A sete dias do início do festival existia muito pouca informação disponível- Eu bem que fui à procura, sem sucesso, e não fui o único que não tinha qualquer informação sobre o que iria ser o ABD 2016.

O não ter recebido qualquer informação até tinha uma justificação “aceitável”, a recente mudança da responsabilidade de divulgação de informação na organização do festival. Há outra, que é inaceitável, para aquele que é suposto ser o evento cultural de maior relevo de uma Camâra Municipal e que tem relevância a nível nacional e internacional, a divulgação do evento e das diversas actividades que promove foi parca e quase toda feita em cima da hora. Mesmo após o início do festival, ainda existem informações que estão indisponíveis, como o local e hora do entrega dos PNBD e os vencedores do concursos promovidos pelos ABD.

Os atrasos do ABD já são lendários, mas se nos últimos anos existiu uma melhoria a nível da divulgação do evento, este ano conseguiram bater recordes, pela negativa.

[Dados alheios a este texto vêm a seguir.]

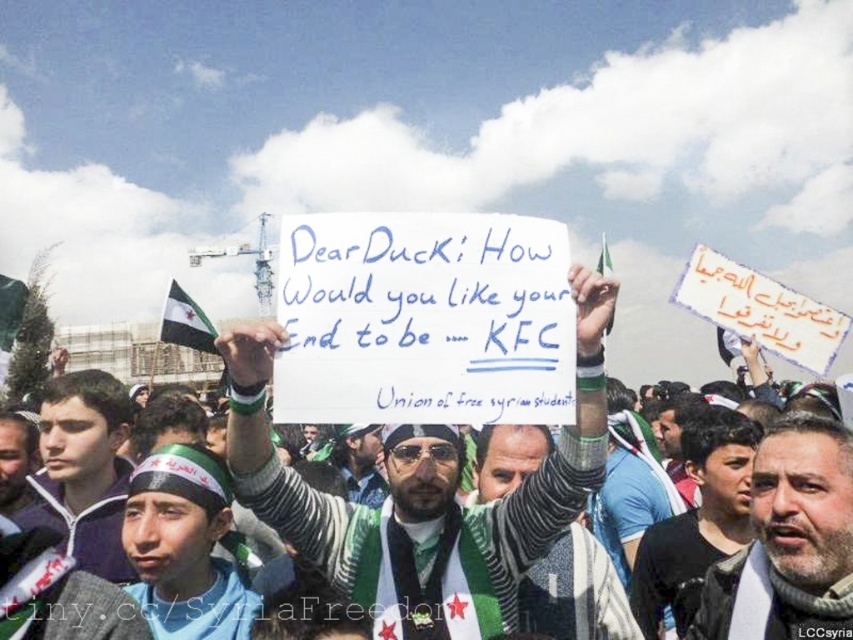 Question: Is striped sweater at center smaller than gray beard at center?

Choices:
 (A) no
 (B) yes

Answer: (A)

Question: Is striped sweater at center smaller than gray beard at center?

Choices:
 (A) no
 (B) yes

Answer: (A)

Question: Is striped sweater at center closer to camera compared to gray beard at center?

Choices:
 (A) yes
 (B) no

Answer: (A)

Question: Which of the following is the closest to the observer?

Choices:
 (A) gray beard at center
 (B) striped sweater at center

Answer: (B) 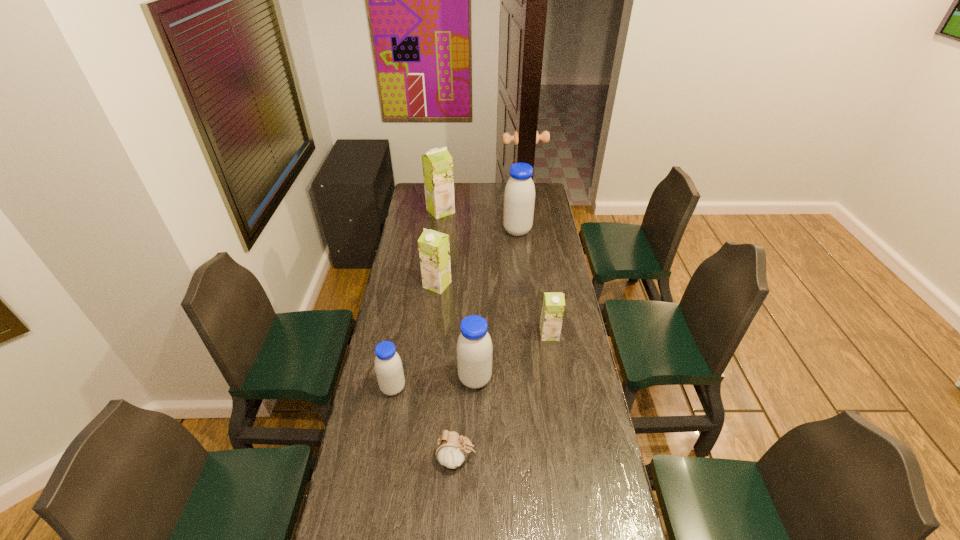 You are a GUI agent. You are given a task and a screenshot of the screen. Output one action in this format:
    pyautogui.click(x=<x>, y=<y>)
    Task: Click on the blank space that satisfies the following two spatial constraints: 1. on the back side of the fifth nearest soya milk; 2. on the left side of the third soya milk from right to left
    The image size is (960, 540).
    Given the screenshot: What is the action you would take?
    pyautogui.click(x=476, y=231)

Para além da falta de informação, divulgada atempadamente, o festival volta a primar pela falta de grandes nomes da BD, daqueles que atraem público, tornam o festival numa referência a nível nacional e lhe deram projecção a nível internacional.

 

As vedetas estão mortas

A organização do ABD fez questão de salientar que Morris, “autor em destaque” este ano, esteve presente na primeira edição do evento, tendo sido um dos nomes que ajudou a dar dimensão nacional e internacional ao certame da Amadora. Contudo, a organização parece ter-se esquecido desse facto – a relevância de ter grandes nomes da BD no certame -na altura de organizar a edição deste ano, como já tem acontecido nos anos anteriores.

Faltam ao festival convidados que atraiam público, nomes como Brian Michael Bendis, Chris Claremont, Miguelanxo Prado ou Brian K. Vaughan, só para mencionar alguns dos que estão presentes este ano na Comic Con, ou que estiveram nas últimas edições.

As grandes vedetas deste ano na Amadora são Hergé, Moebius, Hugo Pratt e o já mencionado Morris, autores já falecidos e que estão presentes através da exposição de pranchas originais. A aposta em ter exposições com arte de grandes mestres da banda desenhada mundial, em detrimento da presença física de grandes nomes (daqueles que ainda estão vivos!) até podia ser defendida… se não fosse o facto de as exposições não estarem montadas a tempo da abertura do festival.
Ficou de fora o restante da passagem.